There is a trade off in choosing k. The higher the k the more neighbors you have to get predictions from, so the more books you have predictions for. But the higher the k the more you get predictions from neighbors who are not so close to you. Here I tried a bunch of different values for k and it turns out that k=1000 seemed like a good compromise.

Now we’re ready to the answer the original question: how good are the results? Turns out the cosine similarity between my predicted ratings and my actual ratings, using my top 1000 neighbors, is 0.91 (after adding back the mean, which we removed before - remember?). Since cosines vary from 0 to 1, that seems pretty good. Looks like I’ve finally found my tribe.

so what?

Ok, so how do we generate book recommendations? Well, I just “predicted” what my ratings would be for books I have already rated. That’s how I assessed the quality of the similarities. (That’s how we assess any predictive model: we “predict” things that have already happened, then check how right or wrong those “predictions” are.) Now, to get actual book recommendations I simply predict what my ratings will be for books I have not rated and I pick the books which I’m predicted to rate highly. So this time I will predict without quotes: what I’m predicting hasn’t happened yet.

I went back to my top 1000 neighbors and scraped their ratings for every book they have ever rated (and that I never did). Then I predicted what my own rating would be for each one of those books.

That resulted in a ranking of 29,335 books. Here are the top 12:

• Jim Butcher’s Storm Front. This is the first of a series of books, several of which were in the top 100. I had never heard of it before. I’m not really into the fantasy genre, but I guess I’ll give it a try.

• Brandon Sanderson’s The Way of Kings. Another first book of a fantasy series I had never heard of.

• Carl Sagan’s Cosmos. I’ve seen the Neil deGrasse Tyson show and I loved it, so I’m surely going to read this.

• Brian Vaughan and Fiona Staples’ Saga. I’ve never read a graphic novel before and I never thought I would, but I guess there is a first time for everything.

• Terry Pratchett’s The Color of Magic. Yet more fantasy. This one I had seen around but the book description hadn’t appealed to me.

• Mario Puzo’s The Godfather. Ok, this probably should have been in my want-to-read shelf already.

• Yuval Harari’s Sapiens. At one point I had this book in my want-to-read shelf but then I read Harari’s other book, Homo Deus, and I didn’t really enjoy it, so I gave up on Sapiens. I guess I’ll put it back there now.

• Brandon Sanderson’s The Final Empire. Yet more fantasy I had never heard of.

• David Weber’s On Basilisk Station. Now, that’s what I’m talking about! Finally some sci-fi in my recommendations. This is probably the one I’ll read first.

• Patrick Rothfuss’ The Name of the Wind. More. Freaking. Fantasy. This one I had seen around before but the title is so uninspiring that I never even bothered to read the book’s description.

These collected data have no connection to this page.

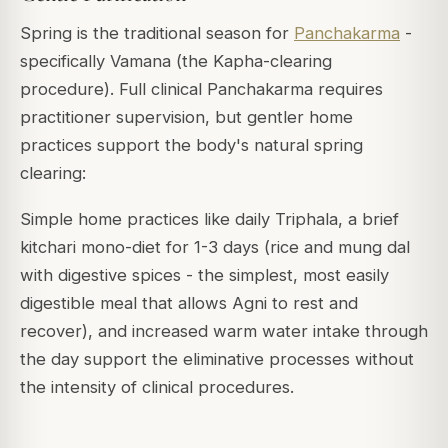
Spring is the traditional season for
Panchakarma
-
specifically Vamana (the Kapha-clearing
procedure). Full clinical Panchakarma requires
practitioner supervision, but gentler home
practices support the body's natural spring
clearing:
Simple home practices like daily Triphala, a brief
kitchari mono-diet for 1-3 days (rice and mung dal
with digestive spices - the simplest, most easily
digestible meal that allows Agni to rest and
recover), and increased warm water intake through
the day support the eliminative processes without
the intensity of clinical procedures.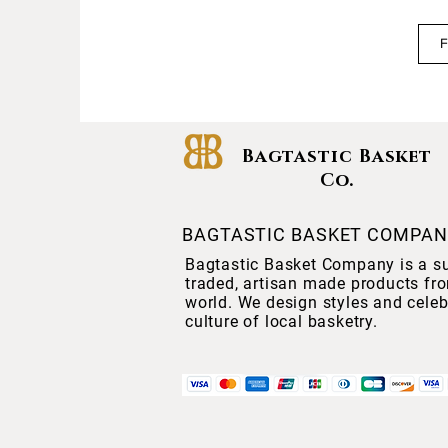
Bagtastic Basket
Co.
BAGTASTIC BASKET COMPA
Bagtastic Basket Company is a sup
traded, artisan made products fr
world. We design styles and celeb
culture of local basketry.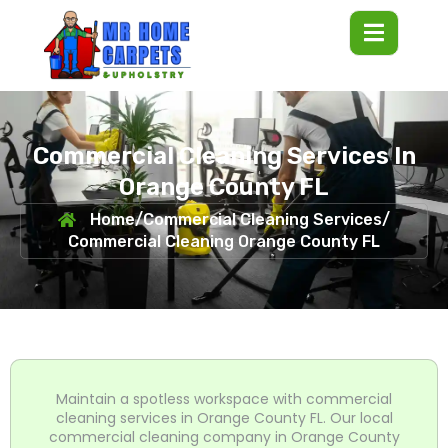
Commercial Cleaning Services In
Orange County FL
Home
/
Commercial Cleaning Services
/
Commercial Cleaning Orange County FL
Maintain a spotless workspace with commercial
cleaning services in Orange County FL. Our local
commercial cleaning company in Orange County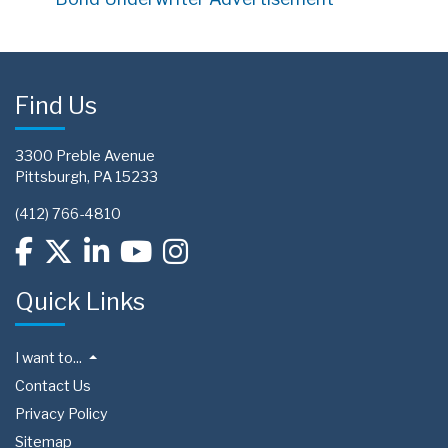
Find Us
3300 Preble Avenue
Pittsburgh, PA 15233
(412) 766-4810
Quick Links
I want to...
Contact Us
Privacy Policy
Sitemap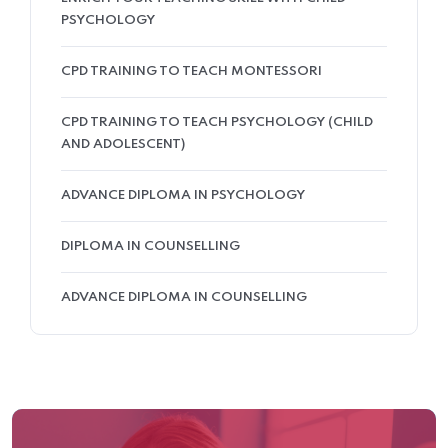
PSYCHOLOGY
CPD TRAINING TO TEACH MONTESSORI
CPD TRAINING TO TEACH PSYCHOLOGY (CHILD
AND ADOLESCENT)
ADVANCE DIPLOMA IN PSYCHOLOGY
DIPLOMA IN COUNSELLING
ADVANCE DIPLOMA IN COUNSELLING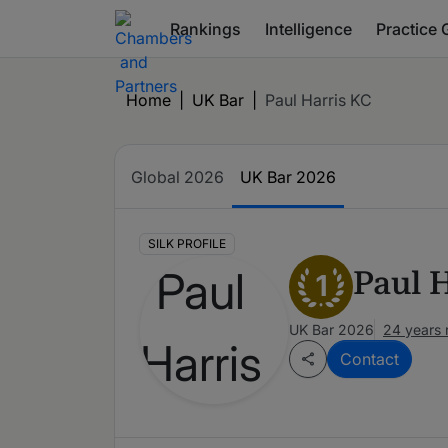
Rankings
Intelligence
Practice 
Home
|
UK Bar
|
Paul Harris KC
Global 2026
UK Bar 2026
SILK PROFILE
Paul 
1
UK Bar 2026
24 years 
Contact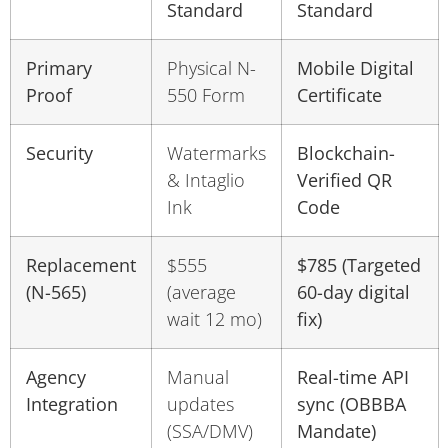
Standard
Standard
Primary
Physical N-
Mobile Digital
Proof
550 Form
Certificate
Security
Watermarks
Blockchain-
& Intaglio
Verified QR
Ink
Code
Replacement
$555
$785 (Targeted
(N-565)
(average
60-day digital
wait 12 mo)
fix)
Agency
Manual
Real-time API
Integration
updates
sync (OBBBA
(SSA/DMV)
Mandate)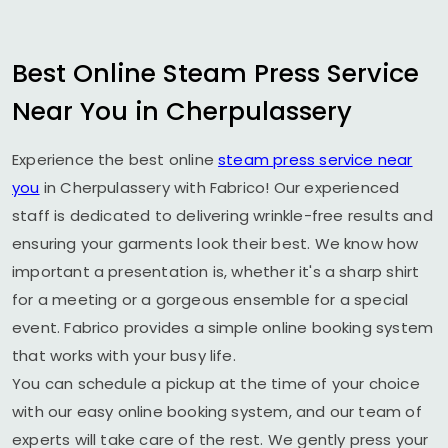
Best Online Steam Press Service
Near You in Cherpulassery
Experience the best online
steam press service near
you
in Cherpulassery with Fabrico! Our experienced
staff is dedicated to delivering wrinkle-free results and
ensuring your garments look their best. We know how
important a presentation is, whether it's a sharp shirt
for a meeting or a gorgeous ensemble for a special
event. Fabrico provides a simple online booking system
that works with your busy life.
You can schedule a pickup at the time of your choice
with our easy online booking system, and our team of
experts will take care of the rest. We gently press your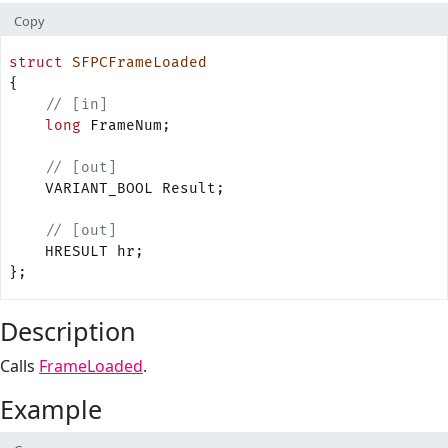
Copy
struct
 SFPCFrameLoaded
{
    // [in]
    long
 FrameNum;
    // [out]
    VARIANT_BOOL Result;
    // [out]
    HRESULT hr;
};
Description
Calls
FrameLoaded
.
Example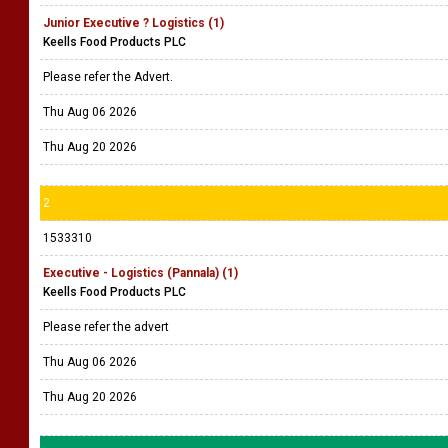
Junior Executive ? Logistics (1)
Keells Food Products PLC
Please refer the Advert.
Thu Aug 06 2026
Thu Aug 20 2026
2
1533310
Executive - Logistics (Pannala) (1)
Keells Food Products PLC
Please refer the advert
Thu Aug 06 2026
Thu Aug 20 2026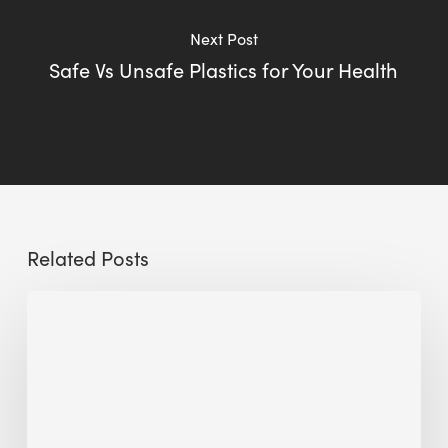
Next Post
Safe Vs Unsafe Plastics for Your Health
Related Posts
Sustainable
Urban
Design:
What
a
Manchester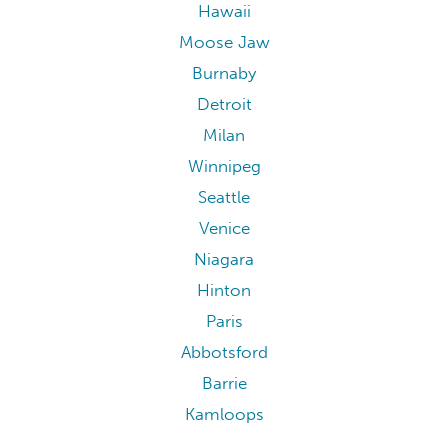
Hawaii
Moose Jaw
Burnaby
Detroit
Milan
Winnipeg
Seattle
Venice
Niagara
Hinton
Paris
Abbotsford
Barrie
Kamloops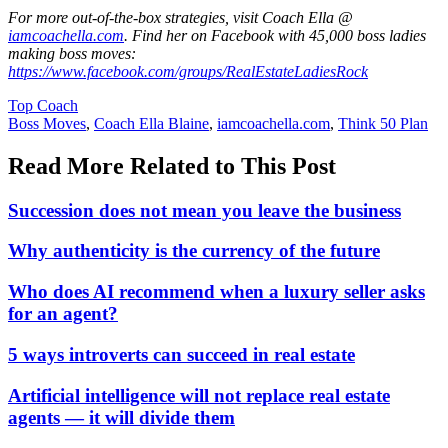
For more out-of-the-box strategies, visit Coach Ella @
iamcoachella.com
. Find her on Facebook with 45,000 boss ladies
making boss moves:
https://www.facebook.com/groups/RealEstateLadiesRock
Posted
Top Coach
In:
Tags:
Boss Moves
,
Coach Ella Blaine
,
iamcoachella.com
,
Think 50 Plan
Read More Related to This Post
Succession does not mean you leave the business
Why authenticity is the currency of the future
Who does AI recommend when a luxury seller asks
for an agent?
5 ways introverts can succeed in real estate
Artificial intelligence will not replace real estate
agents — it will divide them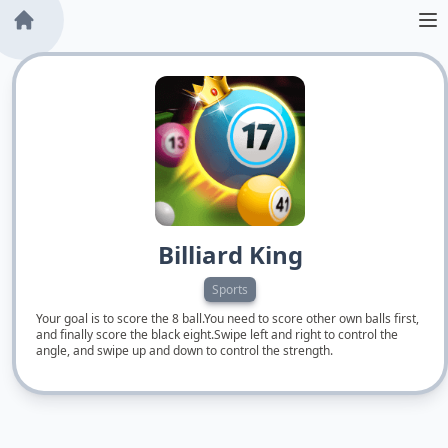
Billiard King
Sports
Your goal is to score the 8 ball.You need to score other own balls first,
and finally score the black eight.Swipe left and right to control the
angle, and swipe up and down to control the strength.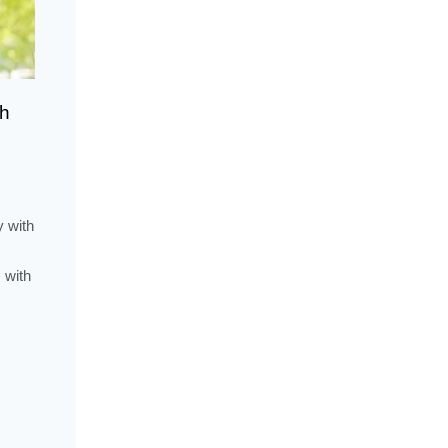
th
y with
 with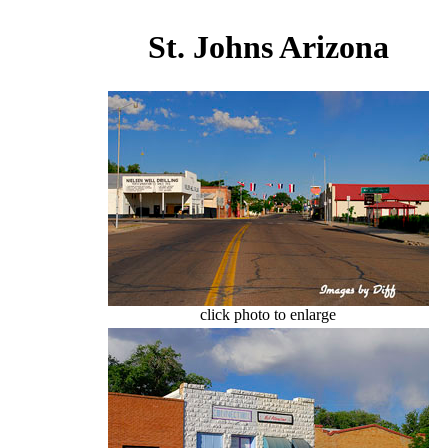
St. Johns Arizona
click photo to enlarge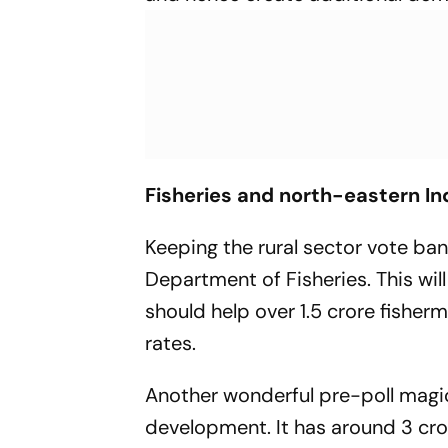
Fisheries and north-eastern In
Keeping the rural sector vote ba
Department of Fisheries. This will 
should help over 1.5 crore fisher
rates.
Another wonderful pre-poll magic
development. It has around 3 cro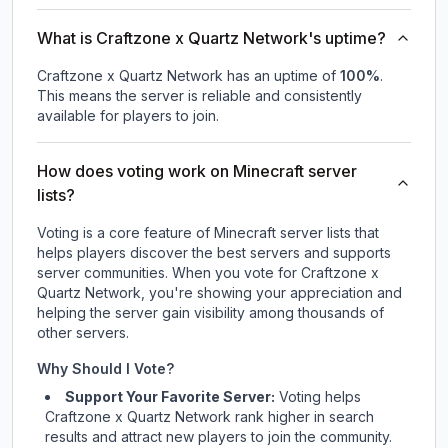
What is Craftzone x Quartz Network's uptime?
Craftzone x Quartz Network
has an uptime of
100
%
.
This means the server is reliable and consistently
available for players to join.
How does voting work on Minecraft server
lists?
Voting is a core feature of Minecraft server lists that
helps players discover the best servers and supports
server communities. When you vote for
Craftzone x
Quartz Network
, you're showing your appreciation and
helping the server gain visibility among thousands of
other servers.
Why Should I Vote?
Support Your Favorite Server:
Voting helps
Craftzone x Quartz Network
rank higher in search
results and attract new players to join the community.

• Dostoyevsky’s The Brothers Karamazov. Not sure what to do about this one. I endured Tolstoy’s Anna Karenina and War and Peace and from what I’ve heard Dostoyevsky is similarly soporific. I may not have the fortitude to go through this one.

• J.J. Benítez’ Jerusalén. This one I read before - some 25 years ago, as a kid. (But I rated a different edition on Goodreads, so it ended up on my recommendations here.) This was the first book about time travel I ever read and I absolutely loved it. Now, my thirteen-year-old self was not a particularly discriminating reader. So I think I’ll pass. I don’t want to ruin the good memories I have of it.

And voilà, I have built and used my own book recommender system.

These results are less exciting than I expected. I don’t understand all the fantasy books. I’ve read a fantasy novel here and there but I’ve read all of Asimov’s Robot, Empire, and Foundation novels, most Neal Stephenson books, a lot of Robert Heinlein and John Scalzi - so why the heck is there only one sci-fi book in my top 12 recommendations?

I guess some of the oddities may be due to my including non-fiction books when computing the cosine similarities. The fact that you and I have both read Daron Acemoglu’s Economic origins of dictatorship and democracy and William Greene’s Econometric analysis and Luciano Ramalho’s Fluent Python may result in a high similarity score but that doesn’t mean we like the same stuff when it comes to fiction. Dropping non-fiction books might improve the results. That would require going through each of my books and flagging them as either fiction and non-fiction, then redoing everythig I’ve done here, so I’m not doing it. You and I will just have to live with that, reviewer #2.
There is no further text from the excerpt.